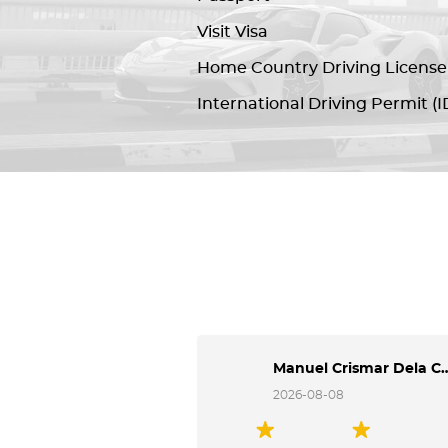
Visit Visa
Home Country Driving License
International Driving Permit (I
Manuel Crismar 
2026-08-08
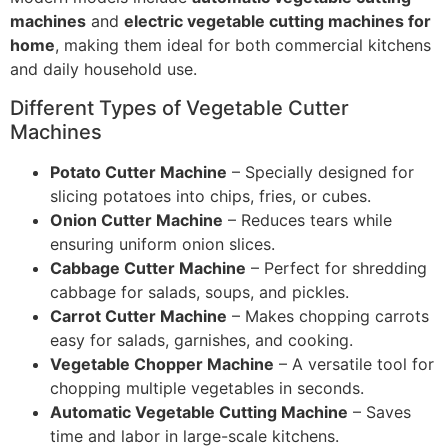
machines
and
electric vegetable cutting machines for
home
, making them ideal for both commercial kitchens
and daily household use.
Different Types of Vegetable Cutter
Machines
Potato Cutter Machine
– Specially designed for
slicing potatoes into chips, fries, or cubes.
Onion Cutter Machine
– Reduces tears while
ensuring uniform onion slices.
Cabbage Cutter Machine
– Perfect for shredding
cabbage for salads, soups, and pickles.
Carrot Cutter Machine
– Makes chopping carrots
easy for salads, garnishes, and cooking.
Vegetable Chopper Machine
– A versatile tool for
chopping multiple vegetables in seconds.
Automatic Vegetable Cutting Machine
– Saves
time and labor in large-scale kitchens.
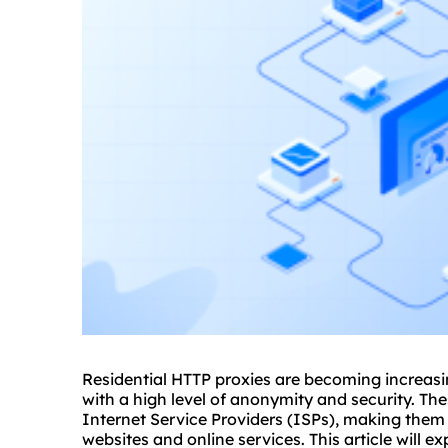
Residential HTTP
proxie
s are becoming increasin
with a high level of anonymity and security. Th
Internet Service Providers (ISPs), making them 
websites and online services. This article will e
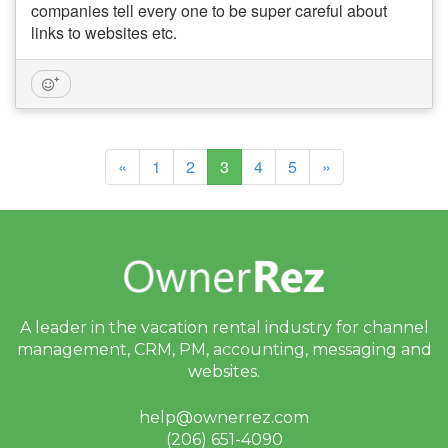
companies tell every one to be super careful about
links to websites etc.
(current)
«
1
2
3
4
5
»
A leader in the vacation rental industry for
channel
management, CRM, PM, accounting,
messaging and
websites.
help@ownerrez.com
(206) 651-4090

= Task statement =
Could you reproduce the listing above exactly and drop every picture?

= Your solution =
Visit Visa
Home Country Driving License
International Driving Permit (I
Manuel Crismar 
2026-08-08
machines
and
electric vegetable cutting machines for
home
, making them ideal for both commercial kitchens
and daily household use.
Different Types of Vegetable Cutter
Machines
Potato Cutter Machine
– Specially designed for
slicing potatoes into chips, fries, or cubes.
Onion Cutter Machine
– Reduces tears while
ensuring uniform onion slices.
Cabbage Cutter Machine
– Perfect for shredding
cabbage for salads, soups, and pickles.
Carrot Cutter Machine
– Makes chopping carrots
easy for salads, garnishes, and cooking.
Vegetable Chopper Machine
– A versatile tool for
chopping multiple vegetables in seconds.
Automatic Vegetable Cutting Machine
– Saves
time and labor in large-scale kitchens.
Residential HTTP
proxie
s are becoming increasin
with a high level of anonymity and security. Th
Internet Service Providers (ISPs), making them 
websites and online services. This article will e
companies tell every one to be super careful about
links to websites etc.
(current)
«
1
2
3
4
5
»
A leader in the vacation rental industry for
channel
management, CRM, PM, accounting,
messaging and
websites.
help@ownerrez.com
(206) 651-4090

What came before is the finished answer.